Work task
Copy exactly the stretch of data below from the line with "vertrouwenspersoon@dos46.nl" through the line with "wedstrijdsecretariaat@dos46.nl", including both of those lines.

Supplied material

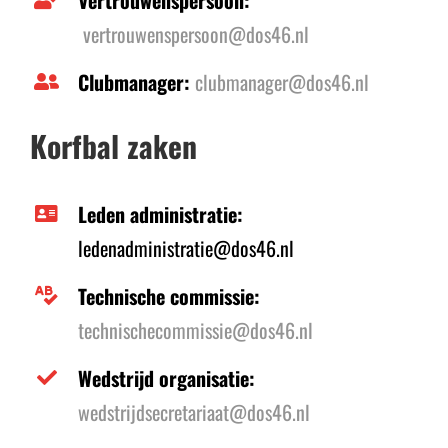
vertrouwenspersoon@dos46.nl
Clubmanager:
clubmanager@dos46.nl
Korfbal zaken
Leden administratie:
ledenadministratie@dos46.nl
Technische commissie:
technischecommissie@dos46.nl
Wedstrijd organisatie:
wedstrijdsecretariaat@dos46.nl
---
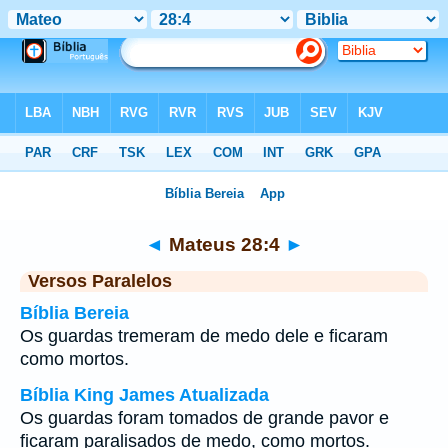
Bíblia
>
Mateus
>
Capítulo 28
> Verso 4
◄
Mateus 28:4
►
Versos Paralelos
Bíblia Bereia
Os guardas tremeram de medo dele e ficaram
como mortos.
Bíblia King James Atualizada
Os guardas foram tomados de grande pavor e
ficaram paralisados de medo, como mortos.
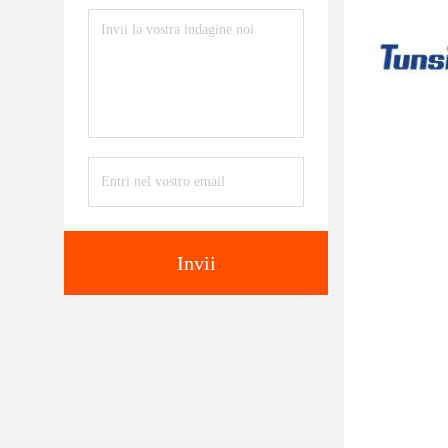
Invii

Task response
vertrouwenspersoon@dos46.nl
Clubmanager:
clubmanager@dos46.nl
Korfbal zaken
Leden administratie:
ledenadministratie@dos46.nl
Technische commissie:
technischecommissie@dos46.nl
Wedstrijd organisatie:
wedstrijdsecretariaat@dos46.nl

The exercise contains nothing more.